▶ Work required
Could you filter the material and copy every line where the word "Subtotal" occurs?

▶ Data section
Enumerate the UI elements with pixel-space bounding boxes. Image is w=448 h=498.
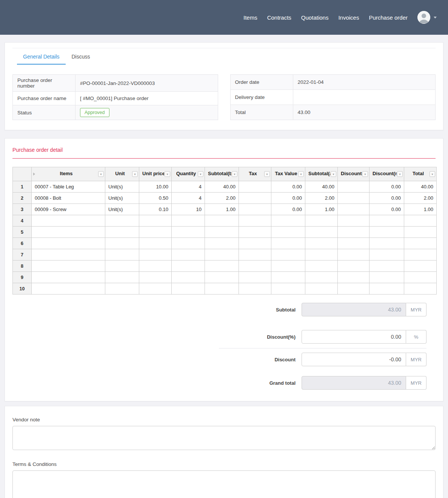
cell[interactable] [32, 227, 105, 238]
column-header-subtotal-afte[interactable]: Subtotal(afte▼ [305, 167, 338, 181]
cell[interactable] [172, 227, 205, 238]
nav-item-contracts[interactable]: Contracts [267, 14, 291, 21]
row-number[interactable]: 4 [13, 215, 32, 227]
cell[interactable] [139, 272, 172, 283]
cell[interactable] [404, 215, 437, 227]
cell[interactable] [172, 283, 205, 294]
cell[interactable] [205, 249, 239, 261]
cell[interactable]: 00009 - Screw [32, 204, 105, 215]
cell[interactable] [105, 272, 139, 283]
cell[interactable] [239, 181, 271, 193]
cell[interactable] [404, 261, 437, 272]
cell[interactable] [271, 238, 305, 249]
nav-item-items[interactable]: Items [243, 14, 257, 21]
filter-icon[interactable]: ▼ [331, 171, 336, 177]
cell[interactable] [338, 283, 369, 294]
cell[interactable] [338, 238, 369, 249]
cell[interactable] [139, 261, 172, 272]
cell[interactable]: 0.00 [271, 181, 305, 193]
row-number[interactable]: 1 [13, 181, 32, 193]
cell[interactable]: Unit(s) [105, 193, 139, 204]
filter-icon[interactable]: ▼ [232, 171, 237, 177]
cell[interactable] [305, 283, 338, 294]
filter-icon[interactable]: ▼ [397, 171, 403, 177]
filter-icon[interactable]: ▼ [430, 171, 435, 177]
cell[interactable] [338, 272, 369, 283]
cell[interactable] [305, 215, 338, 227]
cell[interactable] [32, 249, 105, 261]
cell[interactable] [205, 215, 239, 227]
cell[interactable] [32, 283, 105, 294]
cell[interactable] [271, 227, 305, 238]
column-header-items[interactable]: Items▼ [32, 167, 105, 181]
cell[interactable] [172, 261, 205, 272]
cell[interactable]: 1.00 [404, 204, 437, 215]
row-number[interactable]: 3 [13, 204, 32, 215]
cell[interactable] [139, 249, 172, 261]
cell[interactable] [305, 249, 338, 261]
filter-icon[interactable]: ▼ [98, 171, 104, 177]
cell[interactable] [369, 227, 404, 238]
cell[interactable]: 0.00 [369, 204, 404, 215]
cell[interactable] [205, 227, 239, 238]
discount-input[interactable] [302, 353, 406, 366]
filter-icon[interactable]: ▼ [132, 171, 138, 177]
nav-item-quotations[interactable]: Quotations [301, 14, 329, 21]
user-menu[interactable] [417, 11, 437, 24]
cell[interactable] [32, 238, 105, 249]
cell[interactable] [205, 272, 239, 283]
cell[interactable] [271, 215, 305, 227]
cell[interactable] [239, 215, 271, 227]
row-number[interactable]: 5 [13, 227, 32, 238]
cell[interactable] [105, 249, 139, 261]
cell[interactable] [369, 283, 404, 294]
cell[interactable] [404, 272, 437, 283]
cell[interactable] [305, 227, 338, 238]
cell[interactable] [105, 215, 139, 227]
cell[interactable] [139, 283, 172, 294]
column-header-unit[interactable]: Unit▼ [105, 167, 139, 181]
cell[interactable] [305, 272, 338, 283]
cell[interactable]: Unit(s) [105, 204, 139, 215]
cell[interactable]: 4 [172, 193, 205, 204]
cell[interactable]: 0.00 [271, 204, 305, 215]
cell[interactable] [205, 283, 239, 294]
cell[interactable] [172, 215, 205, 227]
cell[interactable] [105, 238, 139, 249]
cell[interactable] [338, 261, 369, 272]
discount-percent-input[interactable] [302, 330, 406, 344]
row-number[interactable]: 9 [13, 272, 32, 283]
cell[interactable] [32, 261, 105, 272]
column-header-discount-mon[interactable]: Discount(mon▼ [369, 167, 404, 181]
cell[interactable] [338, 181, 369, 193]
cell[interactable]: 0.50 [139, 193, 172, 204]
cell[interactable] [271, 261, 305, 272]
cell[interactable] [172, 272, 205, 283]
cell[interactable] [32, 215, 105, 227]
cell[interactable]: 0.00 [369, 193, 404, 204]
cell[interactable]: 2.00 [205, 193, 239, 204]
cell[interactable] [271, 283, 305, 294]
row-number[interactable]: 10 [13, 283, 32, 294]
cell[interactable] [139, 238, 172, 249]
row-number[interactable]: 2 [13, 193, 32, 204]
cell[interactable]: 1.00 [205, 204, 239, 215]
cell[interactable] [105, 227, 139, 238]
cell[interactable]: 10.00 [139, 181, 172, 193]
row-number[interactable]: 8 [13, 261, 32, 272]
cell[interactable]: 0.00 [271, 193, 305, 204]
cell[interactable] [239, 227, 271, 238]
column-header-subtotal-befo[interactable]: Subtotal(befo▼ [205, 167, 239, 181]
cell[interactable]: 40.00 [305, 181, 338, 193]
cell[interactable]: Unit(s) [105, 181, 139, 193]
tab-general-details[interactable]: General Details [17, 48, 66, 65]
cell[interactable] [239, 249, 271, 261]
cell[interactable] [105, 261, 139, 272]
cell[interactable] [338, 249, 369, 261]
cell[interactable] [369, 249, 404, 261]
cell[interactable] [404, 238, 437, 249]
cell[interactable] [369, 238, 404, 249]
filter-icon[interactable]: ▼ [298, 171, 304, 177]
cell[interactable] [32, 272, 105, 283]
cell[interactable] [369, 261, 404, 272]
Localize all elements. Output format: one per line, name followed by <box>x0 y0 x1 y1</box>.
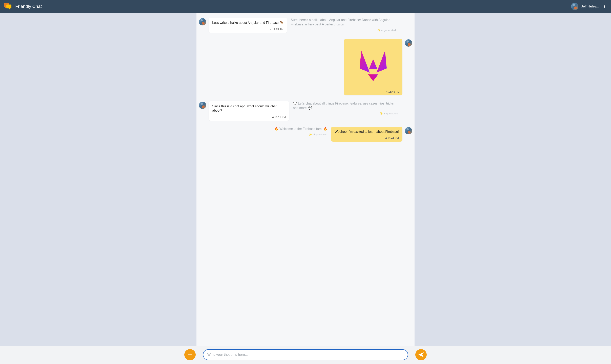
message-avatar <box>199 18 206 26</box>
app-title: Friendly Chat <box>15 4 42 9</box>
composer-bar <box>0 346 611 364</box>
message-row: 4:16:48 PM <box>199 39 412 95</box>
svg-rect-2 <box>6 4 11 8</box>
user-avatar[interactable] <box>571 3 578 10</box>
message-avatar <box>405 39 412 47</box>
message-bubble: Woohoo, I'm excited to learn about Fireb… <box>331 127 402 142</box>
message-bubble-image: 4:16:48 PM <box>344 39 402 95</box>
message-row: Since this is a chat app, what should we… <box>199 101 412 121</box>
send-icon <box>418 352 424 358</box>
ai-generated-label: ai generated <box>291 28 396 32</box>
message-input[interactable] <box>203 349 408 360</box>
message-text: Let's write a haiku about Angular and Fi… <box>212 21 283 25</box>
message-text: Since this is a chat app, what should we… <box>212 104 286 113</box>
add-attachment-button[interactable] <box>184 349 196 360</box>
svg-point-5 <box>604 6 605 7</box>
message-bubble: Let's write a haiku about Angular and Fi… <box>209 18 287 33</box>
message-timestamp: 4:15:44 PM <box>385 137 399 140</box>
svg-marker-9 <box>369 59 377 69</box>
message-bubble: Since this is a chat app, what should we… <box>209 101 289 121</box>
message-avatar <box>405 127 412 134</box>
message-avatar <box>199 102 206 109</box>
ai-generated-label: ai generated <box>293 112 398 116</box>
svg-marker-3 <box>8 8 10 10</box>
send-button[interactable] <box>415 349 427 360</box>
ai-response: Sure, here's a haiku about Angular and F… <box>291 18 396 32</box>
svg-point-6 <box>604 7 605 8</box>
ai-response-text: Sure, here's a haiku about Angular and F… <box>291 18 396 27</box>
ai-response: 🔥 Welcome to the Firebase fam! 🔥 ai gene… <box>274 127 327 137</box>
message-row: 🔥 Welcome to the Firebase fam! 🔥 ai gene… <box>199 127 412 142</box>
svg-point-4 <box>604 5 605 6</box>
svg-marker-10 <box>368 74 378 81</box>
angular-logo-icon <box>344 39 402 89</box>
user-area: Jeff Huleatt <box>571 3 608 10</box>
message-timestamp: 4:17:25 PM <box>270 28 284 31</box>
user-name: Jeff Huleatt <box>581 4 598 9</box>
chat-scroll-area[interactable]: Let's write a haiku about Angular and Fi… <box>0 13 611 346</box>
more-vert-icon <box>602 4 607 9</box>
svg-marker-7 <box>360 51 370 72</box>
ai-response-text: 💬 Let's chat about all things Firebase: … <box>293 101 398 110</box>
message-text: Woohoo, I'm excited to learn about Fireb… <box>334 130 399 134</box>
app-logo-icon <box>3 2 13 11</box>
message-timestamp: 4:16:48 PM <box>386 90 400 93</box>
app-header: Friendly Chat Jeff Huleatt <box>0 0 611 13</box>
message-timestamp: 4:16:17 PM <box>272 116 286 119</box>
ai-response-text: 🔥 Welcome to the Firebase fam! 🔥 <box>274 127 327 131</box>
ai-generated-label: ai generated <box>274 133 327 136</box>
svg-marker-8 <box>377 51 387 72</box>
chat-column: Let's write a haiku about Angular and Fi… <box>197 13 414 346</box>
message-row: Let's write a haiku about Angular and Fi… <box>199 18 412 33</box>
overflow-menu-button[interactable] <box>601 3 608 10</box>
ai-response: 💬 Let's chat about all things Firebase: … <box>293 101 398 116</box>
plus-icon <box>187 352 193 358</box>
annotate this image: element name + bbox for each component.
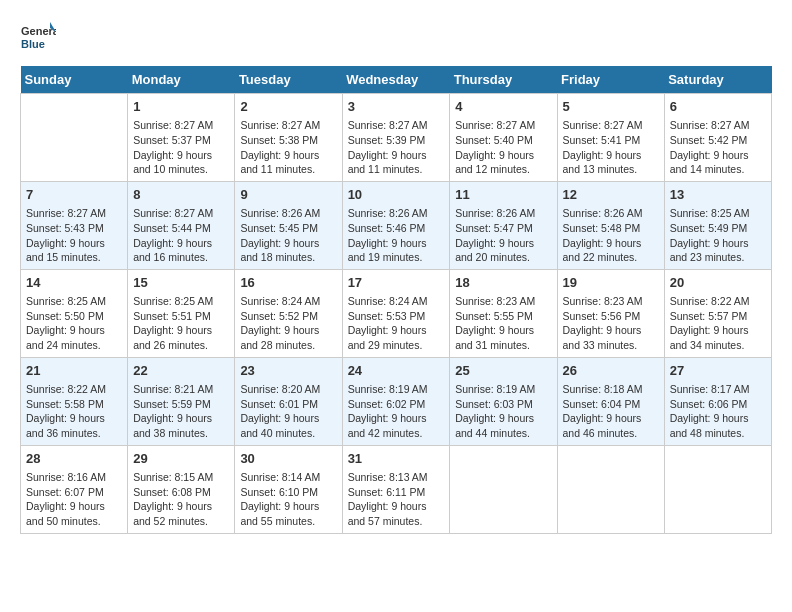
- calendar-cell: 2Sunrise: 8:27 AM Sunset: 5:38 PM Daylig…: [235, 94, 342, 182]
- day-number: 1: [133, 98, 229, 116]
- day-info: Sunrise: 8:27 AM Sunset: 5:39 PM Dayligh…: [348, 118, 445, 177]
- day-number: 13: [670, 186, 766, 204]
- day-info: Sunrise: 8:26 AM Sunset: 5:48 PM Dayligh…: [563, 206, 659, 265]
- calendar-cell: 23Sunrise: 8:20 AM Sunset: 6:01 PM Dayli…: [235, 357, 342, 445]
- day-info: Sunrise: 8:25 AM Sunset: 5:49 PM Dayligh…: [670, 206, 766, 265]
- svg-text:Blue: Blue: [21, 38, 45, 50]
- calendar-cell: [557, 445, 664, 533]
- page-header: General Blue: [20, 20, 772, 56]
- day-info: Sunrise: 8:14 AM Sunset: 6:10 PM Dayligh…: [240, 470, 336, 529]
- calendar-week-row: 7Sunrise: 8:27 AM Sunset: 5:43 PM Daylig…: [21, 181, 772, 269]
- day-number: 29: [133, 450, 229, 468]
- header-monday: Monday: [128, 66, 235, 94]
- day-info: Sunrise: 8:26 AM Sunset: 5:46 PM Dayligh…: [348, 206, 445, 265]
- day-info: Sunrise: 8:13 AM Sunset: 6:11 PM Dayligh…: [348, 470, 445, 529]
- day-number: 2: [240, 98, 336, 116]
- day-number: 4: [455, 98, 551, 116]
- calendar-cell: 21Sunrise: 8:22 AM Sunset: 5:58 PM Dayli…: [21, 357, 128, 445]
- day-number: 31: [348, 450, 445, 468]
- day-info: Sunrise: 8:27 AM Sunset: 5:42 PM Dayligh…: [670, 118, 766, 177]
- day-number: 23: [240, 362, 336, 380]
- day-number: 5: [563, 98, 659, 116]
- day-info: Sunrise: 8:22 AM Sunset: 5:57 PM Dayligh…: [670, 294, 766, 353]
- day-number: 22: [133, 362, 229, 380]
- day-number: 15: [133, 274, 229, 292]
- day-info: Sunrise: 8:27 AM Sunset: 5:38 PM Dayligh…: [240, 118, 336, 177]
- day-number: 9: [240, 186, 336, 204]
- calendar-cell: 10Sunrise: 8:26 AM Sunset: 5:46 PM Dayli…: [342, 181, 450, 269]
- calendar-cell: 26Sunrise: 8:18 AM Sunset: 6:04 PM Dayli…: [557, 357, 664, 445]
- header-saturday: Saturday: [664, 66, 771, 94]
- calendar-cell: 4Sunrise: 8:27 AM Sunset: 5:40 PM Daylig…: [450, 94, 557, 182]
- day-info: Sunrise: 8:25 AM Sunset: 5:51 PM Dayligh…: [133, 294, 229, 353]
- day-info: Sunrise: 8:15 AM Sunset: 6:08 PM Dayligh…: [133, 470, 229, 529]
- day-number: 19: [563, 274, 659, 292]
- calendar-cell: 19Sunrise: 8:23 AM Sunset: 5:56 PM Dayli…: [557, 269, 664, 357]
- day-number: 11: [455, 186, 551, 204]
- calendar-cell: 3Sunrise: 8:27 AM Sunset: 5:39 PM Daylig…: [342, 94, 450, 182]
- header-tuesday: Tuesday: [235, 66, 342, 94]
- calendar-cell: 1Sunrise: 8:27 AM Sunset: 5:37 PM Daylig…: [128, 94, 235, 182]
- day-number: 20: [670, 274, 766, 292]
- day-info: Sunrise: 8:25 AM Sunset: 5:50 PM Dayligh…: [26, 294, 122, 353]
- day-number: 17: [348, 274, 445, 292]
- day-number: 3: [348, 98, 445, 116]
- header-thursday: Thursday: [450, 66, 557, 94]
- calendar-cell: 18Sunrise: 8:23 AM Sunset: 5:55 PM Dayli…: [450, 269, 557, 357]
- calendar-cell: 7Sunrise: 8:27 AM Sunset: 5:43 PM Daylig…: [21, 181, 128, 269]
- day-number: 21: [26, 362, 122, 380]
- day-number: 7: [26, 186, 122, 204]
- day-info: Sunrise: 8:19 AM Sunset: 6:03 PM Dayligh…: [455, 382, 551, 441]
- calendar-cell: [450, 445, 557, 533]
- calendar-week-row: 14Sunrise: 8:25 AM Sunset: 5:50 PM Dayli…: [21, 269, 772, 357]
- calendar-cell: [21, 94, 128, 182]
- header-friday: Friday: [557, 66, 664, 94]
- calendar-cell: 28Sunrise: 8:16 AM Sunset: 6:07 PM Dayli…: [21, 445, 128, 533]
- day-number: 10: [348, 186, 445, 204]
- calendar-cell: 24Sunrise: 8:19 AM Sunset: 6:02 PM Dayli…: [342, 357, 450, 445]
- calendar-cell: 30Sunrise: 8:14 AM Sunset: 6:10 PM Dayli…: [235, 445, 342, 533]
- day-info: Sunrise: 8:26 AM Sunset: 5:47 PM Dayligh…: [455, 206, 551, 265]
- calendar-cell: [664, 445, 771, 533]
- day-number: 18: [455, 274, 551, 292]
- calendar-table: SundayMondayTuesdayWednesdayThursdayFrid…: [20, 66, 772, 534]
- calendar-cell: 12Sunrise: 8:26 AM Sunset: 5:48 PM Dayli…: [557, 181, 664, 269]
- day-number: 12: [563, 186, 659, 204]
- calendar-week-row: 21Sunrise: 8:22 AM Sunset: 5:58 PM Dayli…: [21, 357, 772, 445]
- calendar-header-row: SundayMondayTuesdayWednesdayThursdayFrid…: [21, 66, 772, 94]
- calendar-cell: 6Sunrise: 8:27 AM Sunset: 5:42 PM Daylig…: [664, 94, 771, 182]
- day-info: Sunrise: 8:24 AM Sunset: 5:52 PM Dayligh…: [240, 294, 336, 353]
- day-info: Sunrise: 8:26 AM Sunset: 5:45 PM Dayligh…: [240, 206, 336, 265]
- day-info: Sunrise: 8:27 AM Sunset: 5:41 PM Dayligh…: [563, 118, 659, 177]
- day-number: 26: [563, 362, 659, 380]
- calendar-cell: 9Sunrise: 8:26 AM Sunset: 5:45 PM Daylig…: [235, 181, 342, 269]
- day-info: Sunrise: 8:17 AM Sunset: 6:06 PM Dayligh…: [670, 382, 766, 441]
- calendar-cell: 14Sunrise: 8:25 AM Sunset: 5:50 PM Dayli…: [21, 269, 128, 357]
- calendar-cell: 20Sunrise: 8:22 AM Sunset: 5:57 PM Dayli…: [664, 269, 771, 357]
- day-info: Sunrise: 8:27 AM Sunset: 5:40 PM Dayligh…: [455, 118, 551, 177]
- calendar-cell: 8Sunrise: 8:27 AM Sunset: 5:44 PM Daylig…: [128, 181, 235, 269]
- day-info: Sunrise: 8:23 AM Sunset: 5:55 PM Dayligh…: [455, 294, 551, 353]
- calendar-cell: 13Sunrise: 8:25 AM Sunset: 5:49 PM Dayli…: [664, 181, 771, 269]
- day-info: Sunrise: 8:27 AM Sunset: 5:37 PM Dayligh…: [133, 118, 229, 177]
- calendar-cell: 25Sunrise: 8:19 AM Sunset: 6:03 PM Dayli…: [450, 357, 557, 445]
- calendar-cell: 11Sunrise: 8:26 AM Sunset: 5:47 PM Dayli…: [450, 181, 557, 269]
- day-info: Sunrise: 8:21 AM Sunset: 5:59 PM Dayligh…: [133, 382, 229, 441]
- calendar-cell: 22Sunrise: 8:21 AM Sunset: 5:59 PM Dayli…: [128, 357, 235, 445]
- day-info: Sunrise: 8:19 AM Sunset: 6:02 PM Dayligh…: [348, 382, 445, 441]
- calendar-cell: 29Sunrise: 8:15 AM Sunset: 6:08 PM Dayli…: [128, 445, 235, 533]
- day-number: 28: [26, 450, 122, 468]
- calendar-cell: 16Sunrise: 8:24 AM Sunset: 5:52 PM Dayli…: [235, 269, 342, 357]
- day-number: 30: [240, 450, 336, 468]
- calendar-cell: 17Sunrise: 8:24 AM Sunset: 5:53 PM Dayli…: [342, 269, 450, 357]
- header-sunday: Sunday: [21, 66, 128, 94]
- header-wednesday: Wednesday: [342, 66, 450, 94]
- day-info: Sunrise: 8:20 AM Sunset: 6:01 PM Dayligh…: [240, 382, 336, 441]
- day-info: Sunrise: 8:27 AM Sunset: 5:44 PM Dayligh…: [133, 206, 229, 265]
- day-info: Sunrise: 8:16 AM Sunset: 6:07 PM Dayligh…: [26, 470, 122, 529]
- day-number: 25: [455, 362, 551, 380]
- day-number: 6: [670, 98, 766, 116]
- logo: General Blue: [20, 20, 56, 56]
- day-info: Sunrise: 8:22 AM Sunset: 5:58 PM Dayligh…: [26, 382, 122, 441]
- calendar-cell: 15Sunrise: 8:25 AM Sunset: 5:51 PM Dayli…: [128, 269, 235, 357]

▶ Solution to this task
column-header-subtotal-afte[interactable]: Subtotal(afte▼ [305, 167, 338, 181]
column-header-subtotal-befo[interactable]: Subtotal(befo▼ [205, 167, 239, 181]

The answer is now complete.